▸ What you should do
Without pictures, repeat the lines of the entries from the one containing "eficiente del motor a la bomba." through the last, both ends included, and nothing else.

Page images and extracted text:
>>>

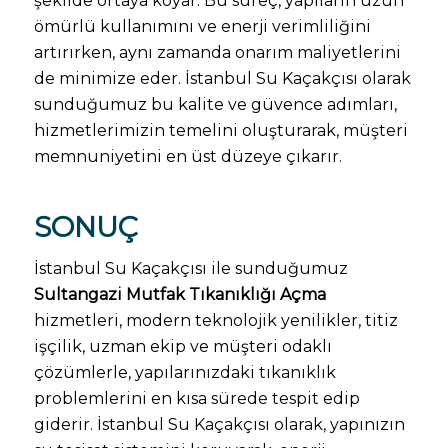
şekilde ortaya koyar. Bu süreç, yapıların uzun
ömürlü kullanımını ve enerji verimliliğini
artırırken, aynı zamanda onarım maliyetlerini
de minimize eder. İstanbul Su Kaçakçısı olarak
sunduğumuz bu kalite ve güvence adımları,
hizmetlerimizin temelini oluşturarak, müşteri
memnuniyetini en üst düzeye çıkarır.
SONUÇ
İstanbul Su Kaçakçısı ile sunduğumuz
Sultangazi Mutfak Tıkanıklığı Açma
hizmetleri, modern teknolojik yenilikler, titiz
işçilik, uzman ekip ve müşteri odaklı
çözümlerle, yapılarınızdaki tıkanıklık
problemlerini en kısa sürede tespit edip
giderir. İstanbul Su Kaçakçısı olarak, yapınızın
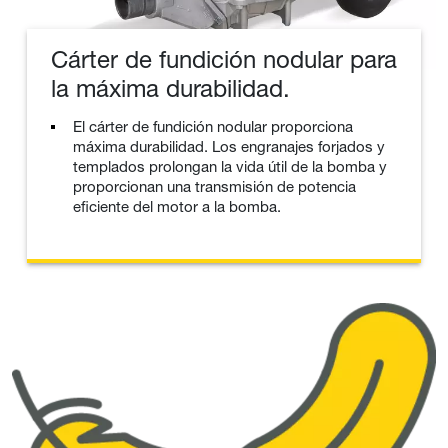
Cárter de fundición nodular para
la máxima durabilidad.
El cárter de fundición nodular proporciona
máxima durabilidad. Los engranajes forjados y
templados prolongan la vida útil de la bomba y
proporcionan una transmisión de potencia
eficiente del motor a la bomba.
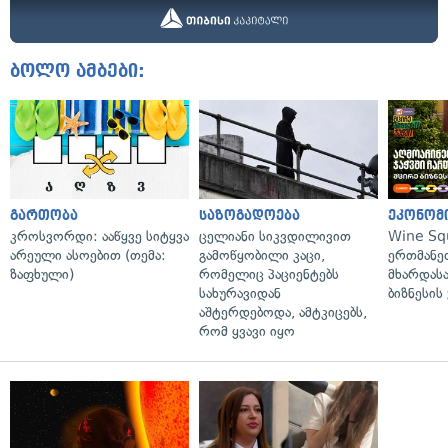
ბოლო ამბები:
გართობა
საზოგადოება
ეკონომ
კროსვორდი: ააწყვე სიტყვა
ცელიანი სიკვდილივით
Wine Sq
არეული ასოებით (თემა:
გამოწყობილი კაცი,
ერთმანე
ზაფხული)
რომელიც პაციენტებს
მხარდასა
სახურავიდან
ბიზნესის
აშტერდებოდა, ამტკიცებს,
რომ ყვავი იყო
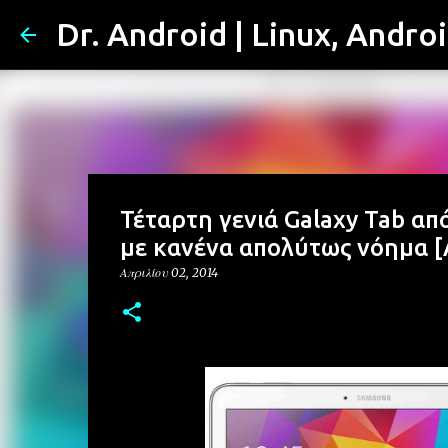
Dr. Android | Linux, Andro
Τέταρτη γενιά Galaxy Tab από 
με κανένα απολύτως νόημα 
Απριλίου 02, 2014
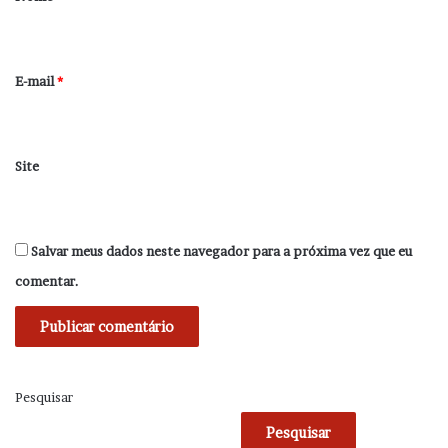
i
o
*
E-mail
*
Site
Salvar meus dados neste navegador para a próxima vez que eu
comentar.
Pesquisar
Pesquisar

<<<

▸ Result for this task
eficiente del motor a la bomba.
ბოლო ამბები:
გართობა
საზოგადოება
ეკონომ
კროსვორდი: ააწყვე სიტყვა
ცელიანი სიკვდილივით
Wine Sq
არეული ასოებით (თემა:
გამოწყობილი კაცი,
ერთმანე
ზაფხული)
რომელიც პაციენტებს
მხარდასა
სახურავიდან
ბიზნესის
აშტერდებოდა, ამტკიცებს,
რომ ყვავი იყო
Dr. Android | Linux, Andro
Τέταρτη γενιά Galaxy Tab από 
με κανένα απολύτως νόημα 
Απριλίου 02, 2014
i
o
*
E-mail
*
Site
Salvar meus dados neste navegador para a próxima vez que eu
comentar.
Pesquisar
Pesquisar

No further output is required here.